Hierarchical Clustering of Gene Expression Data with the Agglomerative Information-Bottleneck Method

Byoung-Hee Kim1, Kyu-Baek Hwang2, Jung-Ho Chang, Byoung-Tak Zhang
1bhkim@bi.snu.ac.kr, Biointelligence Lab, Seoul National University; 2kbhwang@bi.snu.ac.kr, Biointelligence Lab, Seoul National University

Clustering is a widely-used technique for analyzing gene expression data, and various clustering methods have been tested on gene expression data. We applied 'double clustering with the agglomerative information-bottleneck method', which turned out to lead to significant improvement in performance on the information retrieval field, to gene expression data. The information-bottleneck method is an information theoretic approach to distributional clustering, in which one looks for a compact representation of one variable which preserves as much information as possible about the other relevant variable. This method provides a justified distributional similarity measure based on the mutual information.
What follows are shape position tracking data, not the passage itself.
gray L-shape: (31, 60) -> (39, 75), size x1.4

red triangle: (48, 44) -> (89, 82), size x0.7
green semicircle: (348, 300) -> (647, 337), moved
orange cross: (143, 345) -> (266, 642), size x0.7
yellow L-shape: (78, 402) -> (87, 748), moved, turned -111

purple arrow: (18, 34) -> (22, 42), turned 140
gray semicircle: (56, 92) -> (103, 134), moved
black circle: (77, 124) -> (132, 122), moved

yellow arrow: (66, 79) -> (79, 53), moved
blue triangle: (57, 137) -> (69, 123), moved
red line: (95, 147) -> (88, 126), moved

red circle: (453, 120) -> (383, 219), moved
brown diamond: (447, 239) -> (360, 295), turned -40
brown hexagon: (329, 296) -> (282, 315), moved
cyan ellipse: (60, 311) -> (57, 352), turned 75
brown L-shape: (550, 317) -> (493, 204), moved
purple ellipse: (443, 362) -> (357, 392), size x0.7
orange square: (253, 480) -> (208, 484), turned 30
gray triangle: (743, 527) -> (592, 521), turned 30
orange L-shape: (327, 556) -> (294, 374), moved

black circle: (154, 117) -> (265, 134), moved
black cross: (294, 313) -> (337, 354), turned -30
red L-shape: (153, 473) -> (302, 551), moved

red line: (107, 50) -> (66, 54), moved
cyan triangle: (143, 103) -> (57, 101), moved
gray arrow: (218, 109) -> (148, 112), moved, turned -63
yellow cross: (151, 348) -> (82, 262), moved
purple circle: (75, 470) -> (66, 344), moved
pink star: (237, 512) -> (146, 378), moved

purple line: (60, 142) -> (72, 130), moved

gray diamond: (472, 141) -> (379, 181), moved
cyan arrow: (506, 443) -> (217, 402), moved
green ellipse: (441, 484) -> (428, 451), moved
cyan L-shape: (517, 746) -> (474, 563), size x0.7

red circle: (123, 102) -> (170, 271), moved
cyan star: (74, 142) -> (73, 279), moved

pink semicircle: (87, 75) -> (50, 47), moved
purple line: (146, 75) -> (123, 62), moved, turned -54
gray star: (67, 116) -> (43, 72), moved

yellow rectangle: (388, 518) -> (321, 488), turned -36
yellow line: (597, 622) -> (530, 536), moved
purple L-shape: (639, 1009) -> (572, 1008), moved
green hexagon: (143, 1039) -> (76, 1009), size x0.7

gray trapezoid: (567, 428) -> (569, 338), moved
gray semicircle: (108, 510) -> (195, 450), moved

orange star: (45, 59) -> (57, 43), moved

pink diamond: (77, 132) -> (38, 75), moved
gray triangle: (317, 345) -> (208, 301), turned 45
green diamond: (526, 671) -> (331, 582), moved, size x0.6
Combining this method with the double-clustering paradigm seems to provide a better reflection of the inherent structure of data. Results of single and double clustering on samples of NCI60 cancer cell lines verified the intuitive hypothesis that ostensible origin of the tumors may cause similar gene expression pattern in cancer cells. With this result, we calculated the 'entropy' for several levels of gene clusters during double clustering and found that compression to about 100 gene clusters can be allowed. With the graph for the change of mutual information and its variation during clustering process, significant reduction of the inevitable noise or redundancy of the original data could be observed. Also, an appropriate number of clusters could be estimated.